**Prompt**
Look through the listing below for the word "voor" and copy every line where it occurs.

**Records shown**

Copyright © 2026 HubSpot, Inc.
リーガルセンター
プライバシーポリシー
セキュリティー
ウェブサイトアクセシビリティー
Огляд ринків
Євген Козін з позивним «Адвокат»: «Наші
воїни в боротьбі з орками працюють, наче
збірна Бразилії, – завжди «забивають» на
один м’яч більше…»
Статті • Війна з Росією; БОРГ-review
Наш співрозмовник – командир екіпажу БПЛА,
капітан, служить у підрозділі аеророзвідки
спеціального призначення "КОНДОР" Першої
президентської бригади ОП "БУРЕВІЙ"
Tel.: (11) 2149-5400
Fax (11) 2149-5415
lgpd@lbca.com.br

==

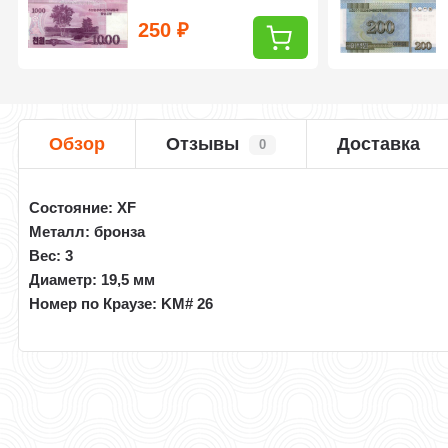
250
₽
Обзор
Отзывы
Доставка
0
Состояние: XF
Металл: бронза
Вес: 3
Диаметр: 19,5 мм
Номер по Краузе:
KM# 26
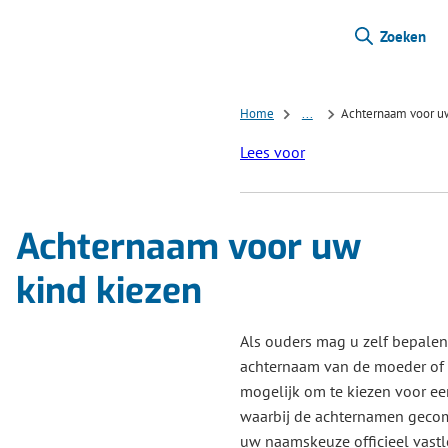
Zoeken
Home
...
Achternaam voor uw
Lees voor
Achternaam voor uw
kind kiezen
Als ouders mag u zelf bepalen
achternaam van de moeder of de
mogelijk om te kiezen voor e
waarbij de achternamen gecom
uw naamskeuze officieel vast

==

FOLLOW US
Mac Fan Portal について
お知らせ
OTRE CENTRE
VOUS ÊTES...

**Expected answer**
Achternaam voor uw
Lees voor
Achternaam voor uw
mogelijk om te kiezen voor e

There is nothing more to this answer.